### What you will do:
Filter the records below for the word "header". Copy each line that holds it.

### Data shown:
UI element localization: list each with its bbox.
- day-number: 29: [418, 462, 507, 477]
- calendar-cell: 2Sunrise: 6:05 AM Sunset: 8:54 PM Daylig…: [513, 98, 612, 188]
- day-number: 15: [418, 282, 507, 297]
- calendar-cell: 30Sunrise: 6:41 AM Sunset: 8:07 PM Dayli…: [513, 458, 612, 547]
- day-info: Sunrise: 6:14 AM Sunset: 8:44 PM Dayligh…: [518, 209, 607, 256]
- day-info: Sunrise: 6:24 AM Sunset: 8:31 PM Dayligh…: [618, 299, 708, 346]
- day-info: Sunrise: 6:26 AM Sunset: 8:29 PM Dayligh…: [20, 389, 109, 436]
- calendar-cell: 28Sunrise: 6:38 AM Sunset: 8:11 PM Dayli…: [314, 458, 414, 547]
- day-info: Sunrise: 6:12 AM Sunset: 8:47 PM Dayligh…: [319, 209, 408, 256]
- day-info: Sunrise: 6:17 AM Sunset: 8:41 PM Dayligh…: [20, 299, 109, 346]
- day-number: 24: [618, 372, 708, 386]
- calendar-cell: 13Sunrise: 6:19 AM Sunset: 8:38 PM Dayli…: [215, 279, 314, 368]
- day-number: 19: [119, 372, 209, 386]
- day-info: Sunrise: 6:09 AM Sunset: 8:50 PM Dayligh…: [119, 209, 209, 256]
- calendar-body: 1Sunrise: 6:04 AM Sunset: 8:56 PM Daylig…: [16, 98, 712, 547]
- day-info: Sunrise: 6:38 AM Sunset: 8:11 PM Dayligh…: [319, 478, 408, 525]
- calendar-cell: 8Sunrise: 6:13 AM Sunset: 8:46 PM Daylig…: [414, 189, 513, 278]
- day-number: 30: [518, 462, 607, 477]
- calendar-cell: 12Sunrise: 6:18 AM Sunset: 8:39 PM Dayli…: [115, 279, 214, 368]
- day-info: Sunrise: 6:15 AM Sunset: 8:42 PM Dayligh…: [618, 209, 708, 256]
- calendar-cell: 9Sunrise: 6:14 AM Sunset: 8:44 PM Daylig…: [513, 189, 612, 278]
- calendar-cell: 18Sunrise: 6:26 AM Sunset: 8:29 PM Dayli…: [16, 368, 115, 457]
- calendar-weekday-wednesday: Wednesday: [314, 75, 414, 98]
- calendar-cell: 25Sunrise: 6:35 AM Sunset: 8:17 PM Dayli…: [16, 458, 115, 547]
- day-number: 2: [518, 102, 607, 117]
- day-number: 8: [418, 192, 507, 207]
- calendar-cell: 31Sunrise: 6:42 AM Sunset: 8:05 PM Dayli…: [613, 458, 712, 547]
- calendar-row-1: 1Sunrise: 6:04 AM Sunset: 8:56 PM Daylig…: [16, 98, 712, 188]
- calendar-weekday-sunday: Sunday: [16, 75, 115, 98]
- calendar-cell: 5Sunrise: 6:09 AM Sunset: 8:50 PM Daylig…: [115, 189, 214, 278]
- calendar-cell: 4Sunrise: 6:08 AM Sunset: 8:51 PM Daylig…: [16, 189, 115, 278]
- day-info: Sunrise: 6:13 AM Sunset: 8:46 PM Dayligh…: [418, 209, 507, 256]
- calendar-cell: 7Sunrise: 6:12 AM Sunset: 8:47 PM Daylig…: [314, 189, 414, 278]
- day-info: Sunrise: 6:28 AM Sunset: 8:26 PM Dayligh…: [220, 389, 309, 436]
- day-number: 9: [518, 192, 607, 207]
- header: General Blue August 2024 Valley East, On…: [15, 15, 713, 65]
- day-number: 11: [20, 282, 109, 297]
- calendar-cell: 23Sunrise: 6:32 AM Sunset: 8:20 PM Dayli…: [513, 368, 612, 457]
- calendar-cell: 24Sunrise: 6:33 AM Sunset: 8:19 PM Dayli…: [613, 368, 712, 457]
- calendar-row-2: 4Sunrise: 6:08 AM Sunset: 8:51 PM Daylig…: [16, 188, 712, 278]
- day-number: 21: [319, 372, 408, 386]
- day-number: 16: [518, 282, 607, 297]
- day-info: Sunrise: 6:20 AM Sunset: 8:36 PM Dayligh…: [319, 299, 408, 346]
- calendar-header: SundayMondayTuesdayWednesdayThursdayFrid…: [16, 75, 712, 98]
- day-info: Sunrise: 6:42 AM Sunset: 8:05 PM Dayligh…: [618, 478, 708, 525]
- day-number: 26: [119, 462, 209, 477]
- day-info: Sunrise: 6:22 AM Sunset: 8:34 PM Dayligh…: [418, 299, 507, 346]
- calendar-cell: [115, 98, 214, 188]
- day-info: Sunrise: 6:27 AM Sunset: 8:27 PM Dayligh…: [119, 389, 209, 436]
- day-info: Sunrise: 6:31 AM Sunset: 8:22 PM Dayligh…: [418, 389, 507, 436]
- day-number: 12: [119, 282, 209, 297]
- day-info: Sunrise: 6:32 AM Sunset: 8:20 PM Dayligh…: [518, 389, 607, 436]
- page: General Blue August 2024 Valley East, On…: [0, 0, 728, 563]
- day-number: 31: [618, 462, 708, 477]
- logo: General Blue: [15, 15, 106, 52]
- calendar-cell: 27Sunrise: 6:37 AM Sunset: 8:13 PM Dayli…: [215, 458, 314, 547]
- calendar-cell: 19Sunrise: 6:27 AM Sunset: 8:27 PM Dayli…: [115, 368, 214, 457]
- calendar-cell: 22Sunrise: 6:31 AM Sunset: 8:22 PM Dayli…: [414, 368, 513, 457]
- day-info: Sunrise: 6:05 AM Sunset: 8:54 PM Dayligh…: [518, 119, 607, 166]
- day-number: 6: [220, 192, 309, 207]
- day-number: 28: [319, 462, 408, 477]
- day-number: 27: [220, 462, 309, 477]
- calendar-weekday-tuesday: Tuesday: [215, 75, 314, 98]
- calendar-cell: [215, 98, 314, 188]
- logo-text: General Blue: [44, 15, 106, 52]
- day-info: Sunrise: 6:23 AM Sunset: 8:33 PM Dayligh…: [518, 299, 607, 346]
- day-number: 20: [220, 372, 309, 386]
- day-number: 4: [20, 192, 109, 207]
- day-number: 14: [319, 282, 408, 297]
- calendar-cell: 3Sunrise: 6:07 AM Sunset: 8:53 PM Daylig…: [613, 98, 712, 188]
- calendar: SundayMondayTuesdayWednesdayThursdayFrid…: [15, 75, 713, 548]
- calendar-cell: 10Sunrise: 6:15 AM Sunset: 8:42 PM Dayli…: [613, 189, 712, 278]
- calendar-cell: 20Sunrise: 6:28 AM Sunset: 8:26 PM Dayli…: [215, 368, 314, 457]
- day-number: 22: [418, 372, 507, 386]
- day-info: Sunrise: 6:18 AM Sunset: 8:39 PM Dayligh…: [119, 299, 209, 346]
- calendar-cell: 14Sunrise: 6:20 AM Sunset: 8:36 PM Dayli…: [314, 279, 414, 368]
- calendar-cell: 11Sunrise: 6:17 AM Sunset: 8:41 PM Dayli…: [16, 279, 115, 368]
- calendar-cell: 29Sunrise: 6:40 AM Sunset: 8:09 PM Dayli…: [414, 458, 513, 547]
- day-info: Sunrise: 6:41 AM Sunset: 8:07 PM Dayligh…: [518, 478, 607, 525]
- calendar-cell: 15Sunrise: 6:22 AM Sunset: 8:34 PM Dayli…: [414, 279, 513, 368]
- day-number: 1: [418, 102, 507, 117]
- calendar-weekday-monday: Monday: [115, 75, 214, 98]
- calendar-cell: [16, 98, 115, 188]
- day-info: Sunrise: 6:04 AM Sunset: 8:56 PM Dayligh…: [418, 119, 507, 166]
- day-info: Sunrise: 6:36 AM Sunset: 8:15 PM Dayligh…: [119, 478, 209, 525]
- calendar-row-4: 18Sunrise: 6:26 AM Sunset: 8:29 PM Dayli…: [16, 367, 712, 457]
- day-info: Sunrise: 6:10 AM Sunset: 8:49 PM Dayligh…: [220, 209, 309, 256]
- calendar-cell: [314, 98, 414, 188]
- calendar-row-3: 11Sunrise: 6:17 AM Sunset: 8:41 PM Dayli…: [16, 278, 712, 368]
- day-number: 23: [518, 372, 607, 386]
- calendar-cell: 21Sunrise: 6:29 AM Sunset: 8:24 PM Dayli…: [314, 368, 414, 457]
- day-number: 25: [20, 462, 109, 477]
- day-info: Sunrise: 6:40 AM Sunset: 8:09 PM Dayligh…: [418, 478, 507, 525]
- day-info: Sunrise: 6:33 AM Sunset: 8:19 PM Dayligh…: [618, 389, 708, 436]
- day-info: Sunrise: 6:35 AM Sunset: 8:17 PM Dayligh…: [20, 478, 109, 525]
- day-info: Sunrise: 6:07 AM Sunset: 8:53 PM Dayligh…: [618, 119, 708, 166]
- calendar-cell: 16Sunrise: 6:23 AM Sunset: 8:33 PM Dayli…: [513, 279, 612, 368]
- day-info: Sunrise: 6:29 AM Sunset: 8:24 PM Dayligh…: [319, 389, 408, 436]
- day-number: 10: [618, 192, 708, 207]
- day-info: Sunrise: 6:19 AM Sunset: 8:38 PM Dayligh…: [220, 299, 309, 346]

### Response area:
- header: General Blue August 2024 Valley East, On…: [15, 15, 713, 65]
- calendar-header: SundayMondayTuesdayWednesdayThursdayFrid…: [16, 75, 712, 98]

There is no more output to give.